Now that I've got a citizen-ID, a pair of Finnish bank accounts, and have enrolled in a Finnish language-course (due to start next month) I guess I can go back to looking at object stores, and replicated filesystems.
To recap my current favourite, despite the lack of documentation, is the Camlistore project which is written in Go.
Looking around there are lots of interesting projects being written in Go, and so is my next one the seaweedfs, which despite its name is not a filesystem at all, but a store which is accessed via HTTP.
Installation is simple, if you have a working go-lang environment:
go get github.com/chrislusf/seaweedfs/go/weed
Once that completes you'll find you have the executable bin/weed placed beneath your $GOPATH. This single binary is used for everything though it is worth noting that there are distinct roles:
- A key concept in weed is "volumes". Volumes are areas to which files are written. Volumes may be replicated, and this replication is decided on a per-volume basis, rather than a per-upload one.
- Clients talk to a master. The master notices when volumes spring into existance, or go away. For high-availability you can run multiple masters, and they elect the real master (via RAFT).
In our demo we'll have three hosts one, the master,
two and three which are storage nodes. First of all we start the master:
root@one:~# mkdir /node.info
root@one:~# weed master -mdir /node.info -defaultReplication=001
Then on the storage nodes we start them up:
root@two:~# mkdir /data;
root@two:~# weed volume -dir=/data -max=1 -mserver=one.our.domain:9333
Then the second storage-node:
root@three:~# mkdir /data;
root@three:~# weed volume -dir=/data -max=1 -mserver=one.our.domain:9333
At this point we have a master to which we'll talk (on port :9333), and a pair of storage-nodes which will accept commands over :8080. We've configured replication such that all uploads will go to both volumes. (The -max=1 configuration ensures that each volume-store will only create one volume each. This is in the interest of simplicity.)

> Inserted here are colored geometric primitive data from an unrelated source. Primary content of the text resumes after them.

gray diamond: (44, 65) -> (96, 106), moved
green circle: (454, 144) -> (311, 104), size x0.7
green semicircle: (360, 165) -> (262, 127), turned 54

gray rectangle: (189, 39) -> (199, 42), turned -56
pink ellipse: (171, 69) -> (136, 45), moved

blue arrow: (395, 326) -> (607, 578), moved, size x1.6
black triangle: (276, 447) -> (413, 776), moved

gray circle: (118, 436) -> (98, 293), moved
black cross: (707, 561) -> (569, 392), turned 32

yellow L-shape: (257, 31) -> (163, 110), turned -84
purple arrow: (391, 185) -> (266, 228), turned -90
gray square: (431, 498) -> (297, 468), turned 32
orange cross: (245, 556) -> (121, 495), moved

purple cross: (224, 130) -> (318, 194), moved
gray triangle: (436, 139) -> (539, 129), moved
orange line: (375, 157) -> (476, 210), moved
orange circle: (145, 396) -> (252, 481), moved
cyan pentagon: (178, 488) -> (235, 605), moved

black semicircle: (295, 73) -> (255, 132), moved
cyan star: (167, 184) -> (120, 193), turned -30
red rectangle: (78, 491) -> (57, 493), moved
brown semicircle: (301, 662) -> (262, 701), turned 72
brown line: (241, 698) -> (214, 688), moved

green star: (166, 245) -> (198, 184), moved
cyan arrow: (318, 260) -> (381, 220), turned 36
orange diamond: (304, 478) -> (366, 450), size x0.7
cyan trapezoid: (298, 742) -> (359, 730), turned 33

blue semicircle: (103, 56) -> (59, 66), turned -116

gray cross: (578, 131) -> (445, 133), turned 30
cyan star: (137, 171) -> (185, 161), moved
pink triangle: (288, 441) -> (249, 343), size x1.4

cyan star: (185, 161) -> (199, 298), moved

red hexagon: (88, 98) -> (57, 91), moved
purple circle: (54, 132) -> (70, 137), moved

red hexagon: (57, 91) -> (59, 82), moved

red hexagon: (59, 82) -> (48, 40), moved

Uploading content works in two phases:
- First tell the master you wish to upload something, to gain an ID in response.
- Then using the upload-ID actually upload the object.
We'll do that like so:
laptop ~ $ curl -X POST http://one.our.domain:9333/dir/assign
client ~ $ curl -X PUT -F file=@/etc/passwd http://192.168.1.101:8080/1,06c3add5c3
In the first command we call /dir/assign, and receive a JSON response which contains the IPs/ports of the storage-nodes, along with a "file ID", or fid. In the second command we pick one of the hosts at random (which are the IPs of our storage nodes) and make the upload using the given ID.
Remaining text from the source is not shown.